Конан замер. Как ни жаль признавать, но Фехтие соображал на удивление быстро, куда быстрее человекоохранителя.
– Сегодня они немедийца не тронут, – продолжал тавернщик. – Я слышал, когда они за мной пришли, будто что-то у них не ладится. У тебя был приятель?
– Да, – обронил Конан. Слово «был» по отношению к Ши неприятно резануло слух, и варвар с невероятным облегчением воспринял следующую фразу:
– Похоже, он на редкость везучий парень. Ему удалось скрыться. Джелани зол, как голодный барс. Одного из хатаритов порезали, у Имгебела вся рожа разбита, словно дубиной. Впрочем, может быть, твой дружок не помчится на «Лиретану», а заляжет где-нибудь на дно или просто не успеет, путь неблизкий. Но если Чуму предупредили, Джелани не станет рисковать. Они отличные воины, но им не справиться с сотней немедийских мечников впят…
Он осекся, поняв, что сболтнул лишнего. Киммериец сделал вид, будто не заметил оговорки туранца.
– Развяжешь – подскажу, как выбраться, – сдавленным голосом закончил месьор Ордзой.
После недолгого колебания Конан подошел к тавернщику, присел и лезвием колуна принялся пилить ему ножные путы.
– А руки? – вопросил предатель, когда ноги оказались свободны.
– Обойдешься, – буркнул варвар. – Веди.
– Поклянись, что спасешь меня от плахи, – уперся туранец. Конан скроил зверскую физиономию и замахнулся кулаком. В ответ Фехтие попросту уселся на пол, всем своим видом показывая, что не стронется ни на шаг.
– Сожри тебя демон! – прорычал киммериец. – Не могу я ничего обещать! Приговор выносит судья, а утверждает его Верховный Дознаватель!
– Просто молчи, когда я буду давать показания, и скажи, что я помог тебе освободиться из плена, – заюлил тавернщик. – Ты же понимаешь, решение судьи зависит от того, как рассказать… об определенных событиях. Иначе прибей меня прямо здесь, вот этим топором – слова не скажу. Мне что на эшафот, что хатаритам под нож – все едино.
– Откуда тебе знать, что я не нарушу обещания? – хмуро осведомился варвар. Ордзой издал кислый смешок.

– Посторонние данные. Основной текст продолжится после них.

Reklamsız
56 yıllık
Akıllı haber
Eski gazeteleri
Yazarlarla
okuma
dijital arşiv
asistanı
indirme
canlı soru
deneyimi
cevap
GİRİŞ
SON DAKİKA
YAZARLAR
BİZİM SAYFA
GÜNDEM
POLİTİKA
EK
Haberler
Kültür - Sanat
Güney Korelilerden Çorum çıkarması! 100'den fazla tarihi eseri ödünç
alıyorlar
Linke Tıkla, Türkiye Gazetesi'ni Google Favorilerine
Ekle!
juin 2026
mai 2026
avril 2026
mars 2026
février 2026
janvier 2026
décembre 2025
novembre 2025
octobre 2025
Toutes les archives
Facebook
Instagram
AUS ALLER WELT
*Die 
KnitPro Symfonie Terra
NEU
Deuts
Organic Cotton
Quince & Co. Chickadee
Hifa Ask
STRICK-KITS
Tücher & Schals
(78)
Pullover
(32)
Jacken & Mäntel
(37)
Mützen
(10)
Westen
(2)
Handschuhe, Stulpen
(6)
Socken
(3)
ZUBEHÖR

– Сердце подсказывает. Может, потому, что я сам предавал не раз, так хочется кому-то поверить…
В одной из неподъемных бочек под слоем слежавшихся, сморщенных моченых яблок толщиною в пядь обнаружилась тяжелая крышка, снабженная толстым бронзовым кольцом.

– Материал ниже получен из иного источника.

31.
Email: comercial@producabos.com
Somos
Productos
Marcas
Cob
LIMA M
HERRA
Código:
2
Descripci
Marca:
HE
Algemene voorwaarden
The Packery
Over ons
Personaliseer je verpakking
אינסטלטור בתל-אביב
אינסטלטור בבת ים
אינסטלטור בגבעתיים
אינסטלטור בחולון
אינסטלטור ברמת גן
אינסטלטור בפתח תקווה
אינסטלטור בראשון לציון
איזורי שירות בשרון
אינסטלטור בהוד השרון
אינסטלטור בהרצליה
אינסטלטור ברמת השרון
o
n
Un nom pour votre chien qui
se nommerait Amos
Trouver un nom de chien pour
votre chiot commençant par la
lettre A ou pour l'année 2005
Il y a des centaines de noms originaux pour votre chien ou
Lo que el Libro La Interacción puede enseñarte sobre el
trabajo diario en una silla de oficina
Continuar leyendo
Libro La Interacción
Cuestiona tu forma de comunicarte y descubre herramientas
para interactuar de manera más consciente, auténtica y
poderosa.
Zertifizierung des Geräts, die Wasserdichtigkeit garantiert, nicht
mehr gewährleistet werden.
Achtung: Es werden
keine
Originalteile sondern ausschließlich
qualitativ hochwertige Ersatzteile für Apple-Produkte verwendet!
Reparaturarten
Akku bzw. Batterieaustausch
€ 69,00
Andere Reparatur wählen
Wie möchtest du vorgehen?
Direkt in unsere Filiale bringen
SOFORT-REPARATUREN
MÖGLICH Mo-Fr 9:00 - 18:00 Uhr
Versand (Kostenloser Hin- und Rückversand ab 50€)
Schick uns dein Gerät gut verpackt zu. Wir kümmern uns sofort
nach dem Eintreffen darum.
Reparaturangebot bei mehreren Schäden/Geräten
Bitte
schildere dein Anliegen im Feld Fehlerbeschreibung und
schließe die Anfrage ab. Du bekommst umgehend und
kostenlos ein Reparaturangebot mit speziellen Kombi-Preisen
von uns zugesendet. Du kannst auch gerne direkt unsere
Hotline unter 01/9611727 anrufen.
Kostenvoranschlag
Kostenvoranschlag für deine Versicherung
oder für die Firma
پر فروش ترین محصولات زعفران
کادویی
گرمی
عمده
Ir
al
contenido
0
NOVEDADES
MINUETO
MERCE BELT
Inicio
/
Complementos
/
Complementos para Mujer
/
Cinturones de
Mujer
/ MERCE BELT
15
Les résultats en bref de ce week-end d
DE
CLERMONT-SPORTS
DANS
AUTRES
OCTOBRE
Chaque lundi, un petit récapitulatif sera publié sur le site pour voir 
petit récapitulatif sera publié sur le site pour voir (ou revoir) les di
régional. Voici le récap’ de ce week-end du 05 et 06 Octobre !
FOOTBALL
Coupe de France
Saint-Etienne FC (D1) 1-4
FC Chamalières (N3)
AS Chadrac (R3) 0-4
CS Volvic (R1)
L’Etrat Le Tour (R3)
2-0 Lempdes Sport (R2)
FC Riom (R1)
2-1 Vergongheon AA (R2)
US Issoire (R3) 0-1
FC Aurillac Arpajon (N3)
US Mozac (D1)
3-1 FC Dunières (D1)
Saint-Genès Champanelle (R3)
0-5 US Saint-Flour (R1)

– Иди первым, – буркнул Конан, подталкивая туранца в спину. Прежде чем нырнуть в узкий люк, тот оглянулся через плечо:
– Помни, ты обещал!..
– Да, я обещал молчать, когда ты будешь говорить, и просить для тебя снисхождения у Рекифеса, – раздраженно прервал киммериец, коему заискивающий Фехтие показался вдвойне противнее Фехтие надменного. Из провала несло сыростью и гнилью. – Лезь, отродье гиены. Поживее!

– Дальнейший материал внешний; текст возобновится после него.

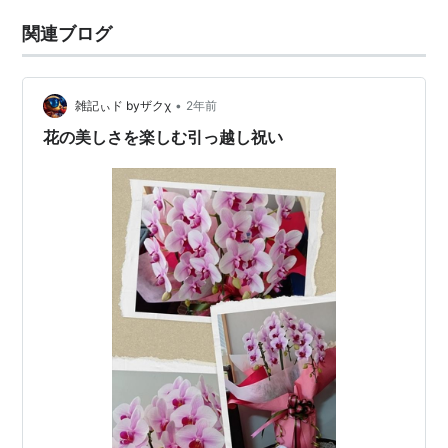
関連ブログ
•
雑記ぃド byザクχ
2年前
花の美しさを楽しむ引っ越し祝い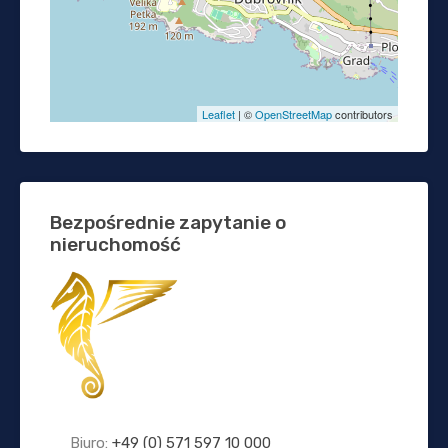
Leaflet
| ©
OpenStreetMap
contributors
Bezpośrednie zapytanie o
nieruchomość
Biuro:
+49 (0) 571 597 10 000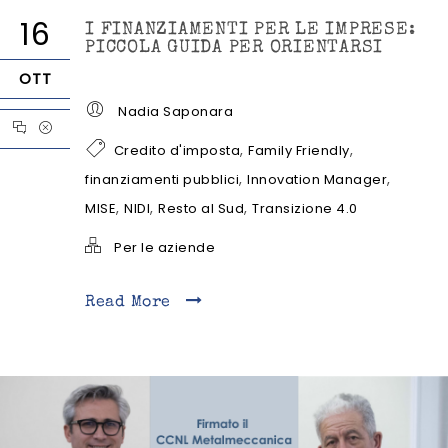
16
I FINANZIAMENTI PER LE IMPRESE:
PICCOLA GUIDA PER ORIENTARSI
OTT
Nadia Saponara
,
,
Credito d'imposta
Family Friendly
,
,
finanziamenti pubblici
Innovation Manager
,
,
,
MISE
NIDI
Resto al Sud
Transizione 4.0
Per le aziende
Read More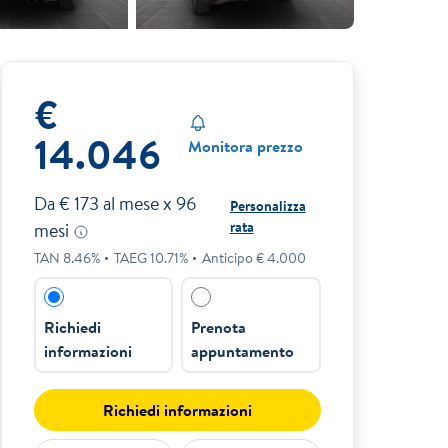
€
14.046
Monitora prezzo
Da €
173
al mese x
96
Personalizza
rata
mesi
TAN
8.46
%
TAEG
10.71
%
Anticipo €
4.000
Richiedi
Prenota
informazioni
appuntamento
Richiedi informazioni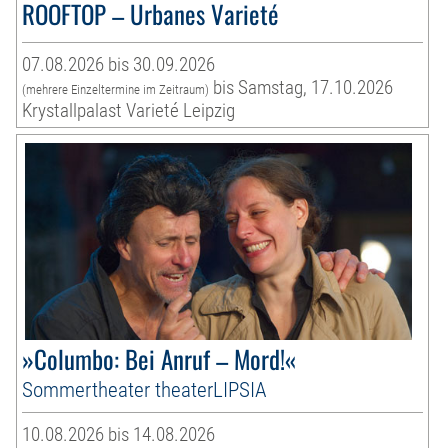
ROOFTOP – Urbanes Varieté
07.08.2026 bis 30.09.2026
bis Samstag, 17.10.2026
(mehrere Einzeltermine im Zeitraum)
Krystallpalast Varieté Leipzig
»Columbo: Bei Anruf – Mord!«
Sommertheater theaterLIPSIA
10.08.2026 bis 14.08.2026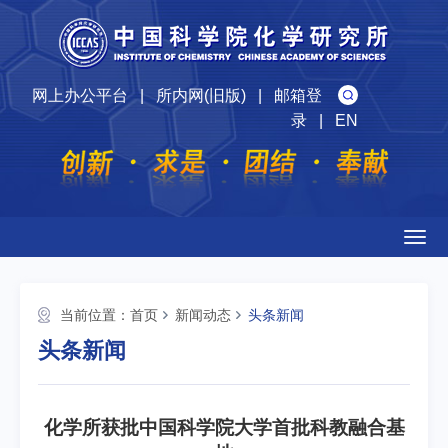
网上办公平台
|
所内网(旧版)
|
邮箱登
录
|
EN
Togg
navig
当前位置：
首页
新闻动态
头条新闻
头条新闻
化学所获批中国科学院大学首批科教融合基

Фехтие неуклюже полез в люк, помогая себе связанными руками. Когда туловище владельца «Скрещенных ключей» уже наполовину скрылось в дыре, Конан вздрогнул, услышав – ох, как некстати! – лязг отодвигаемого засова.
Дверь в подвал распахнулась. Хлынул свет, показавшийся с непривычки ослепительнее солнечного, и в проем заглянула массивная, странно скособоченная фигура с масляной лампой в одной руке и поблескивающим клинком в другой.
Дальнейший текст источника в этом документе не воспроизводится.